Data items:
· · · · ·

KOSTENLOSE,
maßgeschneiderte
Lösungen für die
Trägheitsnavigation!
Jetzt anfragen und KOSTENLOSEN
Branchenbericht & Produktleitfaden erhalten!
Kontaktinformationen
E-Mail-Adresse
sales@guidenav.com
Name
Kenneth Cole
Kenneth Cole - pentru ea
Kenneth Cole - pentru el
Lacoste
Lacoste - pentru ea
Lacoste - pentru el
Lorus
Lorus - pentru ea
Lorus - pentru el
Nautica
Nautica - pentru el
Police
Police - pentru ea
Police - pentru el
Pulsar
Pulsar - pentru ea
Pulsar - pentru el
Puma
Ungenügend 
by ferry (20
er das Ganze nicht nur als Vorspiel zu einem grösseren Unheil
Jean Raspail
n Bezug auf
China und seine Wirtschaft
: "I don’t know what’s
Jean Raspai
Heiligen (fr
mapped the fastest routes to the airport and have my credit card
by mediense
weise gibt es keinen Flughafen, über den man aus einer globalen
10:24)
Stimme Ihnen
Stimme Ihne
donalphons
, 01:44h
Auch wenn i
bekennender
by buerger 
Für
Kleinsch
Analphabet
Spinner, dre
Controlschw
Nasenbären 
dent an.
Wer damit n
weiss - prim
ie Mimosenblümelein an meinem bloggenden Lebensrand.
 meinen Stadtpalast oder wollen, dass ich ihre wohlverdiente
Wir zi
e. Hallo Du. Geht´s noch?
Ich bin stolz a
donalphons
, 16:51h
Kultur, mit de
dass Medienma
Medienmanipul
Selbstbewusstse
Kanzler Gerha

· · · · ·

Wherever the string "Lacoste" appears in a line of the records above, copy that line.

Lacoste
Lacoste - pentru ea
Lacoste - pentru el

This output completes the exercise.